Intanto precisiamo che è obbligatorio dare al paziente tutte le informazioni: per questo esiste la legge sul consenso informato che riguarda non solo il rapporto medico-paziente e il percorso clinico-terapeutico, ma anche la ricerca clinica, per la quale ‘raccogliere’ un consenso è ancora più importante, impegnativo e cogente. Naturalmente sappiamo bene che il problema della comunicazione in sanità è uno dei più gravi perché spesso chi è deputato a divulgare tematiche sanitarie non ha sviluppato una adeguata capacità di comunicare. Riteniamo che gli Ordini professionali abbiano il dovere di promuovere una formazione adeguata per aiutare i medici a migliorare le loro competenze in comunicazione.

Quale contributo possono portare le Associazioni di pazienti, e in particolare quelle coinvolte nel progetto Persone non solo Pazienti, affinché la voce dei pazienti sia effettivamente ascoltata nei trial clinici?
Di solito i rappresentanti dei pazienti e dei famigliari hanno un legame molto forte basato sulla fiducia reciproca con i medici che si occupano di quella particolare malattia. Il rapporto fiduciario fa sì che i medici diventino interpreti preziosi dei bisogni dei malati e facciano da ponte con i ricercatori. Un esempio di ciò è la raccolta del consenso informato, che diventa veramente ‘informato’ grazie al dialogo tra il paziente e il suo curante, che è in grado di spiegare in modo chiaro e completo tutti gli aspetti dello studio clinico e rispondere ai dubbi del paziente.

Come si articolerà il lavoro del Gruppo nei prossimi mesi?

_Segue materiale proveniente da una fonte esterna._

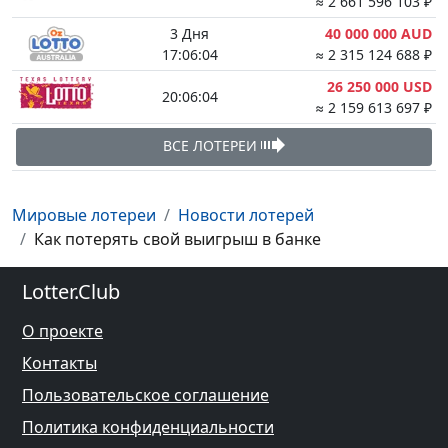
≈ 2 661 596 103 ₽
3 Дня
40 000 000 AUD
17:06:03
≈ 2 315 124 688 ₽
26 250 000 USD
20:06:03
≈ 2 159 613 697 ₽
ВСЕ ЛОТЕРЕИ
Мировые лотереи
Новости лотерей
Как потерять свой выигрыш в банке
Lotter.Club
О проекте
Контакты
Пользовательское соглашение
Политика конфиденциальности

Fondazione Roche si è messa a disposizione del Gruppo di Persone non solo Pazienti. Per quanto riguarda il tema delle sperimentazioni cliniche, il nostro obiettivo è adesso quello di costruire un percorso partecipato, per approfondire la formazione delle Associazioni su questo tema e arrivare alla messa a punto di un documento di indirizzo espresso dalle stesse associazioni e presentato in un evento istituzionale. Altro obiettivo a breve termine è quello di ampliare il numero delle Associazioni all’interno del Gruppo Persone non solo Pazienti. Inoltre vorremmo raccogliere il maggior numero possibile di dati sui risultati che le Associazioni hanno raggiunto negli anni, sulla loro organizzazione interna, sui progetti che portano avanti. Insomma, ci piacerebbe portare a compimento una sorta di Report sullo stato dell’arte delle nostre Associazioni, documento che per ora manca. Riusciremo in questa attività solo con il consenso delle Associazioni e se avremo la capacità di offrire loro un servizio veramente utile. Più sapremo aiutare le Associazioni di pazienti a diventare protagoniste, più le stesse saranno in grado di aiutare i malati, i medici e il Sistema salute.